My plans to retrace Captain Cook's unfinished voyage have been postponed a year while I work on the next Marine Diesel Basics book and get my new boat SV Oceandrifter ready for sea.
From Makkovik the “inside passage” north runs between hundreds of islands – what are known as “tickles” here. Every day I’ve been moved steadily northward, making between 25 – 30 miles per day, waiting out contrary winds in secluded anchorages, but keen to get as far north as possible while the settled weather of summer lasts.
Gradually the landscape has changed from low, rounded hills to higher hills covered with spruce trees. When the sun shines, this is one of the most beautiful places in the world.
The small community of Hopedale was the most southerly of the Moravian missions in Labrador and the place where Jonathan and his wife Sybilla (the captain of the voyage of 1811 that I have been celebrating) were baptised in 1786.
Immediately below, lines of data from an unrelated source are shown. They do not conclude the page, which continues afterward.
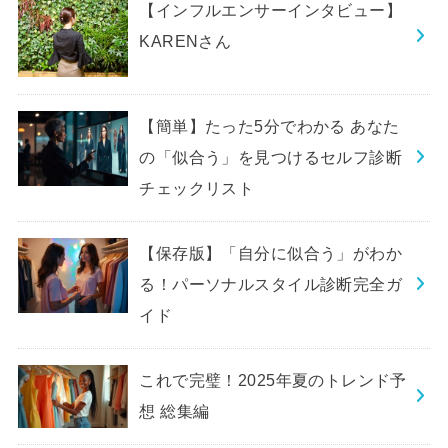
【インフルエンサーインタビュー】
KARENさん
【簡単】たった5分でわかる あなた
の「似合う」を見つけるセルフ診断
チェックリスト
【保存版】「自分に似合う」がわか
る！パーソナルスタイル診断完全ガ
イド
これで完璧！2025年夏のトレンド予
想 総集編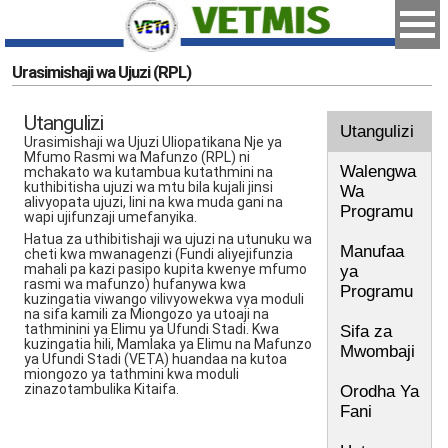
Urasimishaji wa Ujuzi (RPL)
Utangulizi
Utangulizi
Urasimishaji wa Ujuzi Uliopatikana Nje ya
Mfumo Rasmi wa Mafunzo (RPL) ni
Walengwa
mchakato wa kutambua kutathmini na
kuthibitisha ujuzi wa mtu bila kujali jinsi
Wa
alivyopata ujuzi, lini na kwa muda gani na
Programu
wapi ujifunzaji umefanyika.
Hatua za uthibitishaji wa ujuzi na utunuku wa
Manufaa
cheti kwa mwanagenzi (Fundi aliyejifunzia
mahali pa kazi pasipo kupita kwenye mfumo
ya
rasmi wa mafunzo) hufanywa kwa
Programu
kuzingatia viwango vilivyowekwa vya moduli
na sifa kamili za Miongozo ya utoaji na
tathminini ya Elimu ya Ufundi Stadi. Kwa
Sifa za
kuzingatia hili, Mamlaka ya Elimu na Mafunzo
Mwombaji
ya Ufundi Stadi (VETA) huandaa na kutoa
miongozo ya tathmini kwa moduli
zinazotambulika Kitaifa.
Orodha Ya
Fani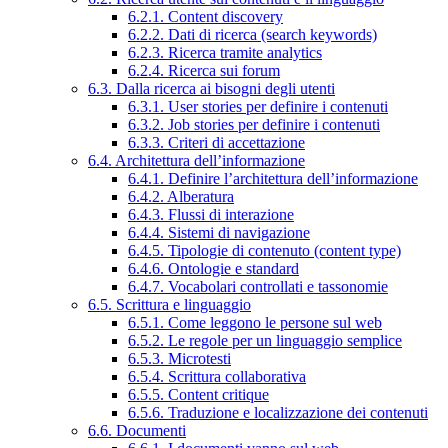
6.2.1. Content discovery
6.2.2. Dati di ricerca (search keywords)
6.2.3. Ricerca tramite analytics
6.2.4. Ricerca sui forum
6.3. Dalla ricerca ai bisogni degli utenti
6.3.1. User stories per definire i contenuti
6.3.2. Job stories per definire i contenuti
6.3.3. Criteri di accettazione
6.4. Architettura dell’informazione
6.4.1. Definire l’architettura dell’informazione
6.4.2. Alberatura
6.4.3. Flussi di interazione
6.4.4. Sistemi di navigazione
6.4.5. Tipologie di contenuto (content type)
6.4.6. Ontologie e standard
6.4.7. Vocabolari controllati e tassonomie
6.5. Scrittura e linguaggio
6.5.1. Come leggono le persone sul web
6.5.2. Le regole per un linguaggio semplice
6.5.3. Microtesti
6.5.4. Scrittura collaborativa
6.5.5. Content critique
6.5.6. Traduzione e localizzazione dei contenuti
6.6. Documenti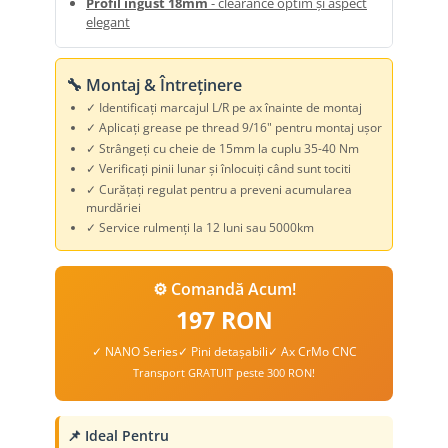
Profil îngust 18mm
- clearance optim și aspect
elegant
🔧 Montaj & Întreținere
✓ Identificați marcajul L/R pe ax înainte de montaj
✓ Aplicați grease pe thread 9/16" pentru montaj ușor
✓ Strângeți cu cheie de 15mm la cuplu 35-40 Nm
✓ Verificați pinii lunar și înlocuiți când sunt tociti
✓ Curățați regulat pentru a preveni acumularea
murdăriei
✓ Service rulmenți la 12 luni sau 5000km
⚙️ Comandă Acum!
197 RON
✓ NANO Series
✓ Pini detașabili
✓ Ax CrMo CNC
Transport GRATUIT peste 300 RON!
📌 Ideal Pentru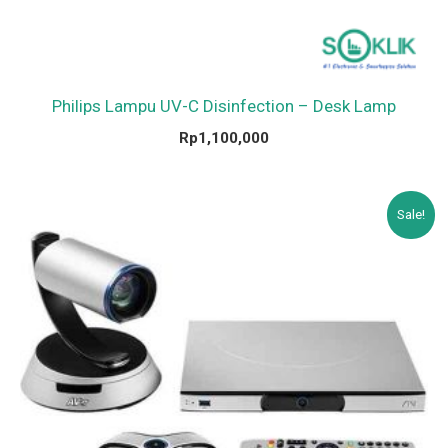
Philips Lampu UV-C Disinfection – Desk Lamp
Rp
1,100,000
Original
Current
Sale!
price
price
was:
is:
Rp88,000,000.
Rp80,000,000.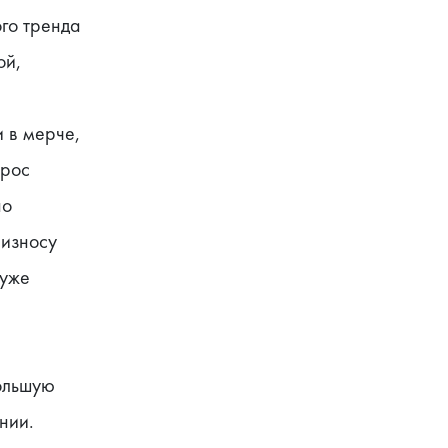
го тренда 
й, 
 в мерче, 
рос 
о 
износу 
уже 
ольшую 
ии. 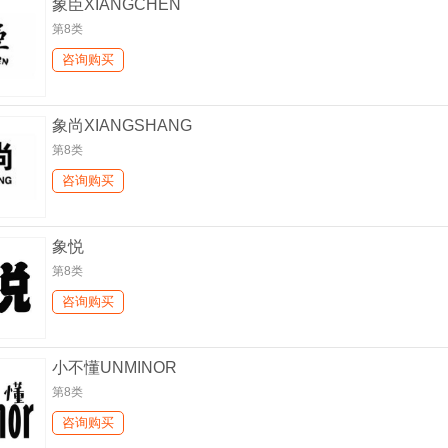
象臣XIANGCHEN
第8类
咨询购买
象尚XIANGSHANG
第8类
咨询购买
象悦
第8类
咨询购买
小不懂UNMINOR
第8类
咨询购买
As soon as I dropped anchor in the harbour, a home-made plywood dinghy approached with three Inuit boys aboard. “Can we come on your boat? We’ve never been on a sailboat boat,” one of the called out. So aboard they came for a full inspection and slices of homemade ginger and raisin cake.
“Can we come back tomorrow?” They asked. So they did and assisted while I changed the engine oil and then we had tea and more cake and fruit. They asked me to stay a few more days, but the weather was settled and good days for sailing. So it was onwards north again.